Thursday, July 3, 2014

An Idiot Abroad


With the exception of Paul Theroux’ stuff, travel writing is mostly sanitized hype. That’s even more true for travel TV; it’s basically a long-form commercial for the lands of color and contrast that want you to visit and spend your money. The exception being Ricky Gervais’ “An Idiot Abroad.” It gets as nasty and snarky as Theroux’ writing, but there’s a difference.
Theroux is the savvy traveler who gives you his unvarnished POV of foreign lands. This includes his sneers at disgusting crap, but also includes a sense of wonder. Theroux is curious. He wants to see/know/feel/hear/taste the planet, good and bad. Karl Pilkington, the hero of the show, as the title implies, is an idiot. He doesn’t want to travel. He wants to watch telly at his flat back in the UK. Instead, through bribe of money or some form of blackmail, Gervais and X are sending him around the planet to places he hates. It is, as Gervais puts it, an extended practical joke. But, of course, it ain’t.

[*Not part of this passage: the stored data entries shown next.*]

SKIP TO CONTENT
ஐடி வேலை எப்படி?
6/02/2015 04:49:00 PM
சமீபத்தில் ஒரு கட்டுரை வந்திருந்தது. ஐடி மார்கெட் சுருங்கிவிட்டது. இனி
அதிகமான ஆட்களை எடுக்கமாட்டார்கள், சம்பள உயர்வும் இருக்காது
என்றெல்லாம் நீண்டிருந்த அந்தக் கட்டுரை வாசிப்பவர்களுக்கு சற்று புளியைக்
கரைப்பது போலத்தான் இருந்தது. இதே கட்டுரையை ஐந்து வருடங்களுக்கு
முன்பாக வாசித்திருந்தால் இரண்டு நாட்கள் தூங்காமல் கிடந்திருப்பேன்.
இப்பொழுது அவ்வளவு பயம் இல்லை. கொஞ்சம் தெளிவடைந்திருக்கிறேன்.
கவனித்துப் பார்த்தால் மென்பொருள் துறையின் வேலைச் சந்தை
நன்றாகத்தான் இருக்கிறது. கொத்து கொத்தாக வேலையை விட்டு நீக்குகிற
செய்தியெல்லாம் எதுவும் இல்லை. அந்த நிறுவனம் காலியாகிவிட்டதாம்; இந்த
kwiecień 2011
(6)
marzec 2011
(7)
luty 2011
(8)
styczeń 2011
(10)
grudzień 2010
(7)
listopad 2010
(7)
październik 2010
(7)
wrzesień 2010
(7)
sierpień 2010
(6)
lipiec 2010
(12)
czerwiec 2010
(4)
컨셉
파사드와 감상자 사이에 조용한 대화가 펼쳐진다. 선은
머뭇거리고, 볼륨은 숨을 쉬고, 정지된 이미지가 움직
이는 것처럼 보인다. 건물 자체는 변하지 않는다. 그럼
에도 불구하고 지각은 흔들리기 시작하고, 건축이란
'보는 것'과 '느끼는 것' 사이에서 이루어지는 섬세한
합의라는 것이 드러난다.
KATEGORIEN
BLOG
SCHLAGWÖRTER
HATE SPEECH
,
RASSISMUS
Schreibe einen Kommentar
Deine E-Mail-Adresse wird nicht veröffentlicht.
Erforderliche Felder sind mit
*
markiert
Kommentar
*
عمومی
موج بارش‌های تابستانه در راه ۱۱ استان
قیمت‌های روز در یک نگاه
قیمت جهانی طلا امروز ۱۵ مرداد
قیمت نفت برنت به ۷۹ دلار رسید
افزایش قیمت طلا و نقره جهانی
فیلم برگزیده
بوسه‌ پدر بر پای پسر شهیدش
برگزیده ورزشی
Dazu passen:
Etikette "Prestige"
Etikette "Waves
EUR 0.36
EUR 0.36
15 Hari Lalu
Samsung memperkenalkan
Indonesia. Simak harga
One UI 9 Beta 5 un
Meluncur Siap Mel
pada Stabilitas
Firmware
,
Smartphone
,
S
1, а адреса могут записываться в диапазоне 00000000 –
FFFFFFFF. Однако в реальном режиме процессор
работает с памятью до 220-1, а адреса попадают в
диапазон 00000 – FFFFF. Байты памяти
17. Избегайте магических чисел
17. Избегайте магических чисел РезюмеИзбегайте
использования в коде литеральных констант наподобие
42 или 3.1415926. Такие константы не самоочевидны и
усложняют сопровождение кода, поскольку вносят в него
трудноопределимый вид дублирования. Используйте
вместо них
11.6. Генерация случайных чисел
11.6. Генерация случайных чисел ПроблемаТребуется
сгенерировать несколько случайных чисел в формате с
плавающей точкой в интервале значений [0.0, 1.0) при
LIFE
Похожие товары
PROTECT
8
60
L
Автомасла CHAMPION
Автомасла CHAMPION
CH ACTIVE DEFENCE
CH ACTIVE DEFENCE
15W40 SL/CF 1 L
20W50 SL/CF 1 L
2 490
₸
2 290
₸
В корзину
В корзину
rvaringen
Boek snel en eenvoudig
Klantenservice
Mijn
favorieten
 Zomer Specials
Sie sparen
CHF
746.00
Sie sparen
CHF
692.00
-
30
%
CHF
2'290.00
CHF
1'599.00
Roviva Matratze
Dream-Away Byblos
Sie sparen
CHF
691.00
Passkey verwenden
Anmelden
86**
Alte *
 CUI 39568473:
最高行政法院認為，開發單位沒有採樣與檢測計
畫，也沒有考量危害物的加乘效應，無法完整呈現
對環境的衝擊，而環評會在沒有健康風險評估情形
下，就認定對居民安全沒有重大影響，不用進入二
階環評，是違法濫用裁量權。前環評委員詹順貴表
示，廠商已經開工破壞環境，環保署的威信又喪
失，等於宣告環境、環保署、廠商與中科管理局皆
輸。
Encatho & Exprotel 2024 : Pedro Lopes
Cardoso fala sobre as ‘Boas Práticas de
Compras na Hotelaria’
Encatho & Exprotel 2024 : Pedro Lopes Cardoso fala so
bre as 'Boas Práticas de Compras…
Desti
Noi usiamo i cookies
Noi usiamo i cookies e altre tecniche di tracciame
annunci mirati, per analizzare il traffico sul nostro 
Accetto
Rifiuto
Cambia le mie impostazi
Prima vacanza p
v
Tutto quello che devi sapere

X is Gervais’ clueless character from The Office, a little dumber, a little more working class, but essentially the same. His reactions are prejudicial, parcochial, nrrow, unimaginative. And you’d have to be an idiot to think this Idiot was unscripted. The writers of his script, clearly, aren’t idiots.
 Bssically, this clueless Brit (a real-life Homer Simpson, according to Gervais) wanders the planet in slack-jawed bafflement at the dirty, smelly brown people he encounters and their rotten customs, religions dwellings and cities. On the face of it, his disgust (at toads on a stick in China, or whatever) is what we laugh at. He’s a British Archie Bunker reacting to stuff he doesn’t get. (Them there chinks eat anything on a stick!) But, of course, that’s a buckshot prophylactic. Full of holes, eh? An Indian fakir demonstrate his command of yoga by yanking out his penis, rolling it on a cane like a piece of taffy, and then pulling it behind his legs and halfway up his arse. X is agog, and we laugh. We laugh too. Not at him. Or with the fakir. We’re bloody well laughing at him.
It’s see-the-freak travel documentary. Making us see it from the point of view of an Idiot (we supposedly sneer at) disguises this. In a further disguise, Gervais and his pal are putting the poor X through hell—giggling at every pitchfork shoved in his ass, with the giggles bullies make. It’s mean spirited, sadistic ande clever. X is a stranger and afraid in a world he never made. The Gods of the Show, supposedly, hate him. They call him an idiot – right in the title. But we sympathize with him, feel for him, put ourselves in his shoes. Yeah, there are times he spouts some stupidity and we sneer. But most of the time we don’t. He’s a victim of a vast practical joke. Gervais and X are picking on him. Our hearts go out to him, yeah – but go back a second. How are Gervais and X picking on him?
By throwing him into the dirty world of brown people and shoving his face in their bixzarre customs, lack of hygiene, and generally rotten way of life.
D discovers that a Chinese public toilet is a hole in the floor you squat over, without benefit of toilet paper. He’s disgusted.